Pasando ahora al segundo grupo de cartas, aquéllas dirigidas a Dionisio, tenemos la carta II que está ubicada entre el segundo y tercer viaje y en donde, de entrada le reprocha que no le tenga confianza y que lo obligue a guardar silencio sobre su relación tanto a él como a sus discípulos, a lo que responde: “cuando la sabiduría y el poder grande tienden a estar unidos por naturaleza, y constantemente se persiguen, se buscan y se reúnen”. Y pone ejemplos que le han antecedido: la relación entre Anaxágoras y Pericles; la de Tiresias y Creonte; la de Poliído y Minos; la de Néstor y Odiseo con Agamenón; la Solón con Creso.

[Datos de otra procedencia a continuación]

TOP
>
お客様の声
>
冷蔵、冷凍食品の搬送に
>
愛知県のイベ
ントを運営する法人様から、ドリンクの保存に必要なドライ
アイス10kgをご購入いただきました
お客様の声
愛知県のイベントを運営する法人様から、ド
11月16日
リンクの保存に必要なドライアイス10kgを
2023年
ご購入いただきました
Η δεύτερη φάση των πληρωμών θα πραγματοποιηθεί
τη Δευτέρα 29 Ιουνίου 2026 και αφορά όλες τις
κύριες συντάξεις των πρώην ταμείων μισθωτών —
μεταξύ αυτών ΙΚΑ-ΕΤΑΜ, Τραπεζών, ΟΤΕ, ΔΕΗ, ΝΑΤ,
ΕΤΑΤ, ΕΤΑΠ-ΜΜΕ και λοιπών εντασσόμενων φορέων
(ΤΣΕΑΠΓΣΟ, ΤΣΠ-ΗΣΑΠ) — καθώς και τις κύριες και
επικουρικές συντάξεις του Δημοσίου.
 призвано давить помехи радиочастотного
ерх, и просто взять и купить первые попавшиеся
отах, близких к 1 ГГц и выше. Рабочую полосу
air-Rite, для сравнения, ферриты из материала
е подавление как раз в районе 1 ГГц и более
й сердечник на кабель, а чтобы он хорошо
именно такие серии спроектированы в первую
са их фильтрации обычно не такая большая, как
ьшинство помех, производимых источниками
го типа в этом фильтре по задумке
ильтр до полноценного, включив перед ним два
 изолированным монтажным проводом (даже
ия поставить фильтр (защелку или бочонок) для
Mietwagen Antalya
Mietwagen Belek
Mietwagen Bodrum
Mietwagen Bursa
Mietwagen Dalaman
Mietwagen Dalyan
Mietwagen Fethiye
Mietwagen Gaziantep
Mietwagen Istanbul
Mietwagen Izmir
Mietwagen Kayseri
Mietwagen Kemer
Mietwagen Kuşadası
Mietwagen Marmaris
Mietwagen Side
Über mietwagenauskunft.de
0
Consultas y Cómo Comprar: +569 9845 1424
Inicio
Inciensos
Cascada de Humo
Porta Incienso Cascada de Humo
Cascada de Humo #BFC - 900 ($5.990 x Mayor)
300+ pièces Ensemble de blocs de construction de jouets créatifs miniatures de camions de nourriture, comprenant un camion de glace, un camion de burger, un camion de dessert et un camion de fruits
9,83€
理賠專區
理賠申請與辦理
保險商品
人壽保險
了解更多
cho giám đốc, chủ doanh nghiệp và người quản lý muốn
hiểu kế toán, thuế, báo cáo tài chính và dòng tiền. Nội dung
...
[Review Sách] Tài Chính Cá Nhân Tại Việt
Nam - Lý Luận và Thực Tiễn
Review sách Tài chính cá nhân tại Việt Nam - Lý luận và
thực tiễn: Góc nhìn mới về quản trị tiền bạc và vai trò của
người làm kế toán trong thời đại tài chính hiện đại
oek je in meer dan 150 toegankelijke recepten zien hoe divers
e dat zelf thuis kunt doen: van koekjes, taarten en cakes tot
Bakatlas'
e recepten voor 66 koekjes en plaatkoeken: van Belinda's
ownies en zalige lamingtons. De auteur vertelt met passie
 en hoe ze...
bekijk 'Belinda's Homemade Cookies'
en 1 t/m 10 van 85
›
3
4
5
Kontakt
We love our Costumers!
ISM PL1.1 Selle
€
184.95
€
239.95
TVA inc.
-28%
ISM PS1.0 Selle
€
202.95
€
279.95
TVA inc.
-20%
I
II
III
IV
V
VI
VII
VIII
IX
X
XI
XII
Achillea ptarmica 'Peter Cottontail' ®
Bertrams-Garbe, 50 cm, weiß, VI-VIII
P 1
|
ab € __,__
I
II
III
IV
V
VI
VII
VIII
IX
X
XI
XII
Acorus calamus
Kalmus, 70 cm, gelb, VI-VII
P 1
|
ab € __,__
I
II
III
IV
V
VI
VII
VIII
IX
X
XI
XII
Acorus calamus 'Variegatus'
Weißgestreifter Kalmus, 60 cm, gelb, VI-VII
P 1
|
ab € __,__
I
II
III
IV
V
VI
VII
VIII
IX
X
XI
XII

Le habla luego de la actitud recíproca que deben tener: “Toma la iniciativa de honrarme a mi que con ello honrarás a la filosofía y te proporcionará ante muchos fama… En cambio yo si te rindo honores sin que vos me correspondas, daré la impresión de que admiro y persigo tu riqueza…Para decirlo en pocas palabras, tu deferencia es un honor para ambos; la mía, en cambio, es una ignominia para los dos”.
Este es para mi uno de esos consejos que todo filósofo, maestro o profesor de filosofía debe guardar y tener presente cada vez que se nos acerca un ricacho u hombre con poder.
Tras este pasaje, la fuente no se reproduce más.